Locate every line in the records below that contains the word "Warntafeln", and copy each one.

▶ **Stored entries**
* * * *

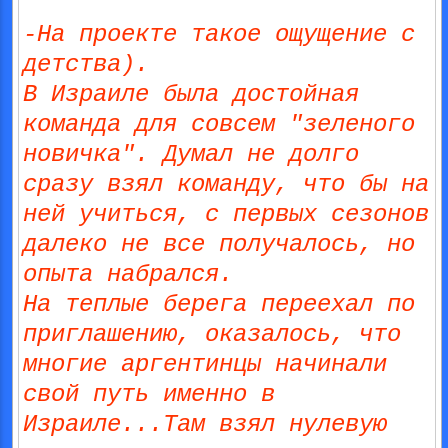
-На проекте такое ощущение с
детства).
В Израиле была достойная
команда для совсем "зеленого
новичка". Думал не долго
сразу взял команду, что бы на
ней учиться, с первых сезонов
далеко не все получалось, но
опыта набрался.
На теплые берега переехал по
приглашению, оказалось, что
многие аргентинцы начинали
свой путь именно в
Израиле...Там взял нулевую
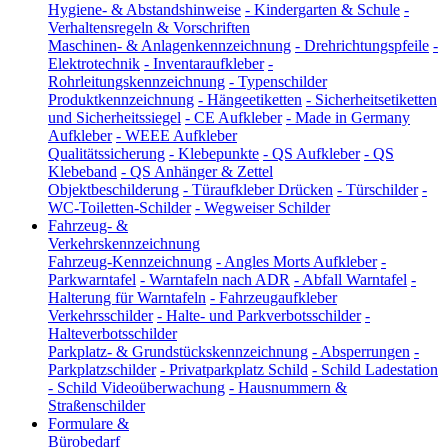
Hygiene- & Abstandshinweise
-
Kindergarten & Schule
-
Verhaltensregeln & Vorschriften
Maschinen- & Anlagenkennzeichnung
-
Drehrichtungspfeile
-
Elektrotechnik
-
Inventaraufkleber
-
Rohrleitungskennzeichnung
-
Typenschilder
Produktkennzeichnung
-
Hängeetiketten
-
Sicherheitsetiketten
und Sicherheitssiegel
-
CE Aufkleber
-
Made in Germany
Aufkleber
-
WEEE Aufkleber
Qualitätssicherung
-
Klebepunkte
-
QS Aufkleber
-
QS
Klebeband
-
QS Anhänger & Zettel
Objektbeschilderung
-
Türaufkleber Drücken
-
Türschilder
-
WC-Toiletten-Schilder
-
Wegweiser Schilder
Fahrzeug- &
Verkehrskennzeichnung
Fahrzeug-Kennzeichnung
-
Angles Morts Aufkleber
-
Parkwarntafel
-
Warntafeln nach ADR
-
Abfall Warntafel
-
Halterung für Warntafeln
-
Fahrzeugaufkleber
Verkehrsschilder
-
Halte- und Parkverbotsschilder
-
Halteverbotsschilder
Parkplatz- & Grundstückskennzeichnung
-
Absperrungen
-
Parkplatzschilder
-
Privatparkplatz Schild
-
Schild Ladestation
-
Schild Videoüberwachung
-
Hausnummern &
Straßenschilder
Formulare &
Bürobedarf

* * * *

▶ **Answer section**
Warntafeln nach ADR
Halterung für Warntafeln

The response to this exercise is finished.